Saving the 'south 40' from the bulldozer -- a new approach

Picture a strip of land 1 1/2 miles wide stretching from San Francisco to New York City. That's the amount of agricultural land that will fall victim to urban sprawl this year, say experts.

Widen this strip to 60 miles. Now it's equivalent to all the farmland converted to urban use in the last decade. Lay another 40 mile wide strip next to it -- an area equal to estimates of the result of a ''moderate'' rate of conversion from farm use to urban use for the future. The resulting 100 by 2,930 mile chunk of real estate represents the amount of US agricultural land that may be turned into parking lots, subdivisions, and otherwise lost to food production between 1970 and 2030.

''This is a matter that should concern every one who enjoys eating,'' Betty Feazel proclaims drily. Mrs. Feazel owns an 860-acre cattle ranch here in southwest Colorado. She is playing an active role in an innovative attempt to help farming and ranching families who wish to resist the tremendous development pressures.

A big part of the problem is that the pressure to develop drives land prices far beyond the agricultural value of a ranch or farm. The valuation on even a relatively small, single-family farm can zoom over the $1 million mark. Even with a recent relaxing of federal estate taxes, this climb in the market value of land can spell five- and six-figure inheritance tax assessments. Faced with this tax bill, many heirs are forced to sell off their holdings.

As concern over farmland preservation has grown, methods ranging from zoning to outright purchase and lease-back schemes are being tried in various parts of the country. Zoning is inexpensive but temporary. Purchase of land, or even development rights, is permanent but expensive.

The approach Mrs. Faezel is involved with takes a different tack. She and a handful of others are attempting to apply methods to farmland preservation developed in the land conservancy movement. According to its advocates, this method holds the promise of being more permanent than zoning and much less expensive than purchase of development rights.

Under a federal law passed in 1980, farmers and ranchers who qualify can realize substantial income and estate tax savings by signing over development rights on their land to a nonprofit, charitable organization. Mrs. Feazel was instrumental in the establishment of one of the first such trusts. Most farmers are not making enough money these days to benefit by the income tax advantages. But estate tax savings are great enough in many cases to allow farm families to pass on their land to future generations rather than being forced to sell all or part of their holdings to pay the taxes.

Currently, agricultural use is not sufficient to qualify land for this program. The land must have scenic, wildlife, conservation, or historic value as well. The exact details of what land will qualify are still uncertain because the IRS has yet to issue its regulations. They are expected sometime this summer. Advocates are working toward additional legislation that will allow agricultural use alone to qualify.

''Confiscatory inheritance tax laws have done more than any other thing to destroy the family farm,'' Mrs. Feazel asserts. She almost lost her husband's farm in Missouri for this reason, she explains.

Unlike many other methods, the approach being taken here is private and voluntary.
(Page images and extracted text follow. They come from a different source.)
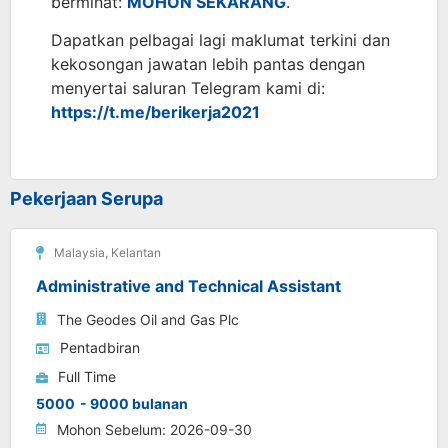
berminat:
MOHON SEKARANG
.
Dapatkan pelbagai lagi maklumat terkini dan
kekosongan jawatan lebih pantas dengan
menyertai saluran Telegram kami di:
https://t.me/berikerja2021
Pekerjaan Serupa
Malaysia
,
Kelantan
Administrative and Technical Assistant
The Geodes Oil and Gas Plc
Pentadbiran
Full Time
5000
- 9000 bulanan
Mohon Sebelum: 2026-09-30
This makes it more acceptable in many parts of the West where farmers and ranchers resent any government intrusion in their private affairs.

The Pagosa Springs group has modeled itself along the lines developed by the Trust for Public Land (TPL) in San Francisco. TPL was formed eight years ago to train community groups in the techniques of proper land stewardship. Although its early focus was the inner city, in recent years the group has expanded its efforts to the urban fringe. The basic concept applied to farmland preservation was worked out by Jennie Gerard at TPL.

She was approached by dairy farmers from Marin County north of San Francisco who were searching for a way to protect themselves from tremendous development pressures. Close on their heels came a group of orchardists in western Colorado who were the first local trust to incorporate for this purpose. And the trust in Pagosa Springs was the first to actually accept the development rights on some land. Meanwhile, a third land trust has been established in Colorado. Another has been formed in the Jackson Hole, Wyo., area. And TPL is working with other interested groups in California, Arizona, and Illinois.

Currently, TPL is trying to interest one of the nation's 3,000 soil and water conservation districts in the methods of land conservancy. Should these districts widely adopt land conservancy practices, Miss Gerard anticipates a system similar to the one currently practiced in France -- one which experts say has proved quite effective at farmland preservation -- might evolve in the US.

''What is so different about (the conservancy concept of) farmland preservation . . . is that a single mechanism can deal with and integrate the primary issues of farmland ownership and use: the family farm issue, the resource stewardship issue, and the farmland conversion issue,'' Charles E. Little of the American Land Forum summarizes in the Journal of Soil and Water Conservation.